- Created on Thursday, 05 December 2013 17:42
- Written by Federal Trade Commission
Washington, DC - “We Don’t Serve Teens,” the national campaign to reduce underage drinking developed by the Federal Trade Commission, is reminding parents and other concerned adults that underage alcohol use creates negative health, social, and economic consequences for adolescents, their families, and their communities.
In 2008, almost 40,000 people between the ages of 15 and 20 were hospitalized with alcohol problems. One quarter of them also had been assaulted, or injured in a traffic accident or fight. The average length of stay was 5 days, at a cost of over $19,000 per stay. Preventing underage alcohol use is a year-round priority – and it warrants special attention during the holiday season, when increased free time and celebrations increase the risk of teen drinking.
“What many do not realize is that most teens who drink get the alcohol from older friends and family, or by taking it from a home without permission,” said Jessica Rich, Director of the FTC’s Bureau of Consumer Protection. “So, reducing easy teen access to alcohol from social sources is critical.”
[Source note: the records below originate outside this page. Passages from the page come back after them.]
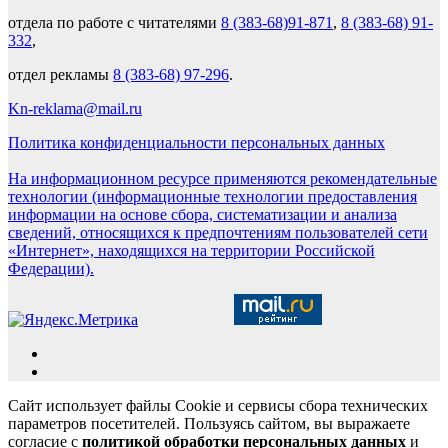
отдела по работе с читателями
8 (383-68)91-871
,
8 (383-68) 91-
332
,
отдел рекламы
8 (383-68) 97-296
.
Kn-reklama@mail.ru
Политика конфиденциальности персональных данных
На информационном ресурсе применяются рекомендательные
технологии (информационные технологии предоставления
информации на основе сбора, систематизации и анализа
сведений, относящихся к предпочтениям пользователей сети
«Интернет», находящихся на территории Российской
Федерации).
Сайт использует файлы Cookie и сервисы сбора технических
параметров посетителей. Пользуясь сайтом, вы выражаете
согласие с
политикой обработки персональных данных
и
The DontServeTeens.gov website has been updated in time for the holiday season. It provides information in English and Spanish on the rates and risks of teen drinking, what to say to friends and neighbors about serving alcohol to teens, links to state laws, and tips on enlisting the support of organizations, the media, and others to fight underage alcohol use. It features free downloadable materials, including posters and transit art, radio PSAs, and web banners and buttons.
The “We Don’t Serve Teens” program has recognized by the National Prevention Council Commission and the U.S. House and Senate. The FTC encourages national, state, and local organizations, both public and private, to take advantage of these materials and play a part in reducing teen alcohol use.
The Federal Trade Commission works for consumers to prevent fraudulent, deceptive, and unfair business practices and to provide information to help spot, stop, and avoid them.